The S&P 500 Index (SPX) fell more than 10% on a closing basis from late January through the first couple weeks of February. Despite that drop, however, the index was slightly positive in the first half of the year. Going back to 1929 (as far back as we have S&P 500 data), there have been just 10 other years in which the index suffered a 10% pullback but was still positive at the year’s midpoint. The second half of those years tended to outperform other years at the expense of higher-than-normal volatility, as measured by the standard deviation of returns.

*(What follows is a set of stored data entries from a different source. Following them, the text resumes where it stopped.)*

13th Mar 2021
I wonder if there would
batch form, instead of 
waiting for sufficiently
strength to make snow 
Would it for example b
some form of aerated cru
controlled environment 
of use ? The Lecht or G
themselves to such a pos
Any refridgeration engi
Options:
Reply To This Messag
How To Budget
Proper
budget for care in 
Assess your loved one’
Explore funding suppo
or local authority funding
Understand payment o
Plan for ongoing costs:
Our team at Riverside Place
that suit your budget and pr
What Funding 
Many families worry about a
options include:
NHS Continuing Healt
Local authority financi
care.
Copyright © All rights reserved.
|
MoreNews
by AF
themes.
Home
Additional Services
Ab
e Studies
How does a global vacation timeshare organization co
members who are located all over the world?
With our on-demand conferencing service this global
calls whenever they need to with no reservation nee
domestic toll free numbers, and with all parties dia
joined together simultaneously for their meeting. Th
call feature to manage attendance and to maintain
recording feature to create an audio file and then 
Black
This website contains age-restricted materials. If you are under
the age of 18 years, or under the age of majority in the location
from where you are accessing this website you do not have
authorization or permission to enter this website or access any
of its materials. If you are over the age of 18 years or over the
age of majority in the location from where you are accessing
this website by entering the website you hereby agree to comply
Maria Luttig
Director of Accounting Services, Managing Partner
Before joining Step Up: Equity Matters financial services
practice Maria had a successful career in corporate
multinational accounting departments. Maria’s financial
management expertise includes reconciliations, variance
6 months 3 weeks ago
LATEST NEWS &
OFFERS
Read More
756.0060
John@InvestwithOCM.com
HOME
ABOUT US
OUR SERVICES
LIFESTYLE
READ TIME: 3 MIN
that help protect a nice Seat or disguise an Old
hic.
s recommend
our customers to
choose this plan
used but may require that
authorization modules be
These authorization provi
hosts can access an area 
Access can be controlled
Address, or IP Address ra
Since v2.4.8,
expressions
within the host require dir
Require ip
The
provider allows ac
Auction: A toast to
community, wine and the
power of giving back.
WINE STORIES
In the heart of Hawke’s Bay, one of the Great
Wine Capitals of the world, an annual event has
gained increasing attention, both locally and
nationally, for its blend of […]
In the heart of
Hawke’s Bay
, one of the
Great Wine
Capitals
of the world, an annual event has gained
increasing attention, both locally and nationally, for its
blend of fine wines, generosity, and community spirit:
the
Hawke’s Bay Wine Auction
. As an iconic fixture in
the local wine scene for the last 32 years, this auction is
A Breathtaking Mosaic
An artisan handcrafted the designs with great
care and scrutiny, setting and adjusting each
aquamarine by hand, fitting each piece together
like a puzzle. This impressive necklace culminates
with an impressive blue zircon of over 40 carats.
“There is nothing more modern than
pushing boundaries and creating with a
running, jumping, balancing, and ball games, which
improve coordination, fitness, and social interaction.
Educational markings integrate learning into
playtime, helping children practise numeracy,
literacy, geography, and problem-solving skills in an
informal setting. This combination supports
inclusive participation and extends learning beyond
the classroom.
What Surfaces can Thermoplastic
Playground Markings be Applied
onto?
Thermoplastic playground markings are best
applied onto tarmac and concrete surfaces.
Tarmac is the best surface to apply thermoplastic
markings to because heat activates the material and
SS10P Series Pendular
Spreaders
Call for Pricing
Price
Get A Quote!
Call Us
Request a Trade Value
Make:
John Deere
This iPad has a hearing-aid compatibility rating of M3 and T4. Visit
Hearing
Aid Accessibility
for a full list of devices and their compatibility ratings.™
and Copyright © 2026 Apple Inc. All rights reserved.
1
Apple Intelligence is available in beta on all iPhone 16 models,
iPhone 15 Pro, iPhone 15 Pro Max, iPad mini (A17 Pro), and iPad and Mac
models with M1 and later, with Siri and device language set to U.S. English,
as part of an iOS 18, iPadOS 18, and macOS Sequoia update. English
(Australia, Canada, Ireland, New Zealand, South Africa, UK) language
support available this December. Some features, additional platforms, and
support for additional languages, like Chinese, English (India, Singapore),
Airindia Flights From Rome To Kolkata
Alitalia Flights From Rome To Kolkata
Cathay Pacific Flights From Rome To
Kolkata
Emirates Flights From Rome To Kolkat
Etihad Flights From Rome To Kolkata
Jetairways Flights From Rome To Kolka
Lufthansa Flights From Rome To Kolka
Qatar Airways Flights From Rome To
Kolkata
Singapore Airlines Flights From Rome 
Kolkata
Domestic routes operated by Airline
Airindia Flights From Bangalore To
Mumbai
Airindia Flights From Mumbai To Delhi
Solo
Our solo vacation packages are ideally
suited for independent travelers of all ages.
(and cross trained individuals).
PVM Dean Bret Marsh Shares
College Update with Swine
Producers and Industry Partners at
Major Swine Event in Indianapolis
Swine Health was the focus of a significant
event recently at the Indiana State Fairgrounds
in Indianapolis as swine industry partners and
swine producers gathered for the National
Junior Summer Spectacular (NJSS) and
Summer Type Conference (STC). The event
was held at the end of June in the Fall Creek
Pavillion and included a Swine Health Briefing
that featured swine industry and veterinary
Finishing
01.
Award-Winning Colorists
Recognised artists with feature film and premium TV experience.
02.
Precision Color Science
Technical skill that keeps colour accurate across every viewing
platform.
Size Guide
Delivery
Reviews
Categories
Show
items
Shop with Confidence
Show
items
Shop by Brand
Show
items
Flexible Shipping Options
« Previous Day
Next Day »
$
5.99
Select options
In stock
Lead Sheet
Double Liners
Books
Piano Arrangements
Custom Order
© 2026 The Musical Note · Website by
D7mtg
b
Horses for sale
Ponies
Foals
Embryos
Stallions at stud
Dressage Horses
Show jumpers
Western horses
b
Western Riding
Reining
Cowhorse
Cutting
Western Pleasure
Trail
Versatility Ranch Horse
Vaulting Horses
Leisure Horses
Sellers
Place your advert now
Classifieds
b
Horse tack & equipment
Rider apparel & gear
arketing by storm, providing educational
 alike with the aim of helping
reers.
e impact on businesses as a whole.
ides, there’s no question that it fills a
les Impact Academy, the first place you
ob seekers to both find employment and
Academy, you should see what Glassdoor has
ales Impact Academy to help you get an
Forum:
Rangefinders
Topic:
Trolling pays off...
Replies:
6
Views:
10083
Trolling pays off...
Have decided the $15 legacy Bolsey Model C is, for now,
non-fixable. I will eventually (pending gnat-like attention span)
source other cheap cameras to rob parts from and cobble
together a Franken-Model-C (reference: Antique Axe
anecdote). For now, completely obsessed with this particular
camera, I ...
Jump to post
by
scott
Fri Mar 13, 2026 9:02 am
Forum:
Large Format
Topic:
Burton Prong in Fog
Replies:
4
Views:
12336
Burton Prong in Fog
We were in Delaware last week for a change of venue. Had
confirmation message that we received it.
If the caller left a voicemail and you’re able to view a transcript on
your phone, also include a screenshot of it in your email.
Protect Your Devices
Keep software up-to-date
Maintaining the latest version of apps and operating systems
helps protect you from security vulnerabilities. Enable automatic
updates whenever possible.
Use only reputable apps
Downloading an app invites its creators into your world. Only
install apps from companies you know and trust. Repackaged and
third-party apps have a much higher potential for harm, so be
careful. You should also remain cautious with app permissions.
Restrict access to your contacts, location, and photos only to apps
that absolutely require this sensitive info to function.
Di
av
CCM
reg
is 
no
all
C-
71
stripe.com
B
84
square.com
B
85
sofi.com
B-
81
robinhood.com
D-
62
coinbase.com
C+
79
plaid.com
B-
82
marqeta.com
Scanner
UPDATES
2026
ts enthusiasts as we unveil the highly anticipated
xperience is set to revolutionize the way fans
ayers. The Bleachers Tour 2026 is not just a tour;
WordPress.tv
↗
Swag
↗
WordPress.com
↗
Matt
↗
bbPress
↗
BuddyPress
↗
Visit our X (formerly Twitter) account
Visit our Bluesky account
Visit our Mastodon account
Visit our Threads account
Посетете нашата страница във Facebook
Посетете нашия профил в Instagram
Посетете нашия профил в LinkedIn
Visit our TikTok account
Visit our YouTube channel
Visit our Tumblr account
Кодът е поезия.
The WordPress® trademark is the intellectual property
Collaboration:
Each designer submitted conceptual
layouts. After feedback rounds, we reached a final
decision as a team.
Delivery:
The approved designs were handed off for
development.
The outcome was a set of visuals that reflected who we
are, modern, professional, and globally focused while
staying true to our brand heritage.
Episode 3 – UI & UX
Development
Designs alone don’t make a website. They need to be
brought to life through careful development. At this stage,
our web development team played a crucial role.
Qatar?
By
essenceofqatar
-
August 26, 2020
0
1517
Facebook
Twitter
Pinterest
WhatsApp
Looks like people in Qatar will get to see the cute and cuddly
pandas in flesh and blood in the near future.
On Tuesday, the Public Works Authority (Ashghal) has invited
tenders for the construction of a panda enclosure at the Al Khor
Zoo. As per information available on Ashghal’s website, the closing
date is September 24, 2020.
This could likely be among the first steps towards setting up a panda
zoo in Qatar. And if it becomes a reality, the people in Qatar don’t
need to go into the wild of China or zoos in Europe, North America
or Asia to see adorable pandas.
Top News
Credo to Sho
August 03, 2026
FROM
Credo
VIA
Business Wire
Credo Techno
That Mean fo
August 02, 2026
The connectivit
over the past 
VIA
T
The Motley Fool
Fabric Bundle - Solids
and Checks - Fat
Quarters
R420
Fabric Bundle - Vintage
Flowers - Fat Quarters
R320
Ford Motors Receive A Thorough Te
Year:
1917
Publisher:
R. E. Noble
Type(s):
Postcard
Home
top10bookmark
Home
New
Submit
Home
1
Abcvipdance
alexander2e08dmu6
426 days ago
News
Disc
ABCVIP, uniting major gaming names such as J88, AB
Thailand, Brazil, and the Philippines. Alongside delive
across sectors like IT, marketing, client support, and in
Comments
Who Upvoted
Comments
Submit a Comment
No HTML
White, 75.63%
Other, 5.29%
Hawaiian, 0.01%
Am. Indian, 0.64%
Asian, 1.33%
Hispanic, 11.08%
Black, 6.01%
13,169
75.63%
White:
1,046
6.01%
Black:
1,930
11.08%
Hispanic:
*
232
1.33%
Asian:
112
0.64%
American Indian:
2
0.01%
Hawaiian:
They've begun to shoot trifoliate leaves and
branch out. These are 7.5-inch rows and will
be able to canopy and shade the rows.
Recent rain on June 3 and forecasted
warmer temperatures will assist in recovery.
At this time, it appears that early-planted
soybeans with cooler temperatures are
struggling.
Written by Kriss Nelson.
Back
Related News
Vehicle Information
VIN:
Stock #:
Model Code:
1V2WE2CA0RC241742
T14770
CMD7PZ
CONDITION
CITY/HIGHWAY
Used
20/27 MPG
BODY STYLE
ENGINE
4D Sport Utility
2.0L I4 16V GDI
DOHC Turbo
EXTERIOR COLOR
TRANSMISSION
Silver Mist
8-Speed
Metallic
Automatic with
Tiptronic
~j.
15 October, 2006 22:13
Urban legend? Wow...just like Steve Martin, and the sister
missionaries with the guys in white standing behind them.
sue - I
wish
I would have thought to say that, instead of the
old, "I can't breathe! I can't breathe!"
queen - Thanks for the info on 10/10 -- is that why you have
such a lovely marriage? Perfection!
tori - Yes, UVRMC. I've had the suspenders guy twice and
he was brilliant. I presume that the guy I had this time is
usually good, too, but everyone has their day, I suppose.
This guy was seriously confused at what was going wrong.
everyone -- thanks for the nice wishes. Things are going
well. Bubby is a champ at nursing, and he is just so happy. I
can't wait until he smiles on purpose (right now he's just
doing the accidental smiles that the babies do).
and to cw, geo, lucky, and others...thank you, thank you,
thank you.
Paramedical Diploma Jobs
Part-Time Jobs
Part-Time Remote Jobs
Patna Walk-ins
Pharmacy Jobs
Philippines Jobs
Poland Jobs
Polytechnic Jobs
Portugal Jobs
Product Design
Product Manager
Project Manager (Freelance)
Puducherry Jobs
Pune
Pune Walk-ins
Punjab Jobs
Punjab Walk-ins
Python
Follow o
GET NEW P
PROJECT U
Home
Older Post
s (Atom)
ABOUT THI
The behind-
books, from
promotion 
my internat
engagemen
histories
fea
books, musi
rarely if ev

July tended to perform especially well in those years, averaging a 2.62% gain with 70% of the returns positive. In other years since 1933 (the year of the first signal), July has averaged a gain of less than 1% with 55% of the returns positive. The next six months averaged a 9.70% gain, compared to a 3.55% gain in other years.

spx 10 percent down

Here is a list of those years I mentioned above. The last instance was 2009, which was the culmination of the financial crisis and the beginning of the current long-term market rally. The time before that was 2003, which also marked a major bottom and the beginning of a long-term rally. This time is markedly different than those two occurrences.

spx pullback but higher

Years Similar to 2018

I occasionally use a least-squares method to find similar chart patterns. Doing this with the first half of 2018 (using the S&P 500), I found the three years in the chart below that have the most similar chart patterns so far. Specifically, 1952 and 2004 saw significant volatility in the second half of the year, but ultimately gained over 6% in the second half. Meanwhile, 1993 saw less volatility than those years but the index saw a smaller gain of about 3.5%.

spx similar years

If I look at the 10 years most similar for the S&P 500, I get the data below. The earliest year is 1944, so I looked at returns since then for comparison. Typically, July has been strong, but stocks tend to struggle in August and September. The similar years mimic that, with July being weaker than normal. Looking at the next six months shows an average 5% return, which isn’t too far off the typical return of 4.30%. The consistency of positive returns, though, has been impressive, with nine positive years in the 10 most analogous years.